→ **Page images and extracted text**

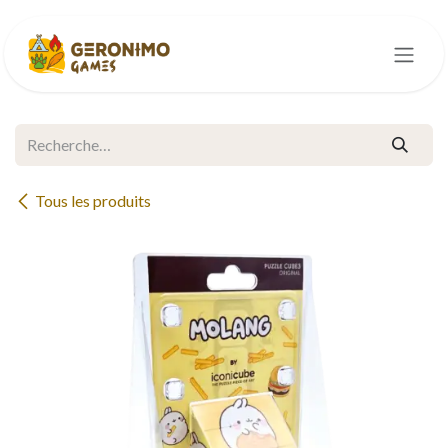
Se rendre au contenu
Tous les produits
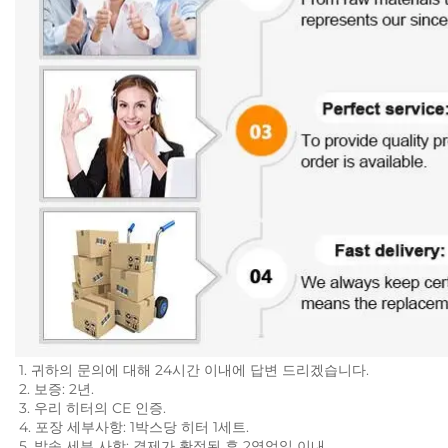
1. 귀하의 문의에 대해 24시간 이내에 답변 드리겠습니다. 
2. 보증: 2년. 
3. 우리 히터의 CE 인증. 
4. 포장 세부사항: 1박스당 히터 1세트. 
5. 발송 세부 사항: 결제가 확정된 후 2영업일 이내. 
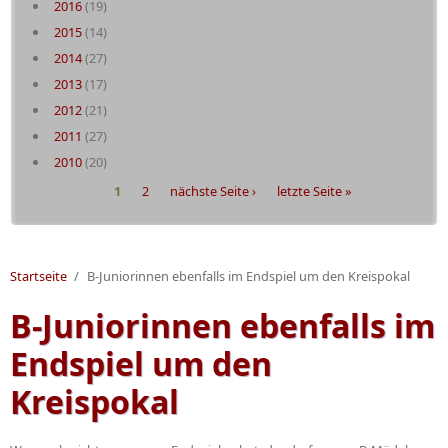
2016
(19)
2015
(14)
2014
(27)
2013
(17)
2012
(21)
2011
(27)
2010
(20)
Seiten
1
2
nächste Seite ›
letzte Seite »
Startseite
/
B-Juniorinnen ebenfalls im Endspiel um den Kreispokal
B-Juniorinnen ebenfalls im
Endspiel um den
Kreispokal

→ **WHAT TO DO**
The lines sought are those in the data above that include the string "Kreispokal"; copy each one.

→ **RESPONSE TO THIS EXERCISE**
B-Juniorinnen ebenfalls im Endspiel um den Kreispokal
Kreispokal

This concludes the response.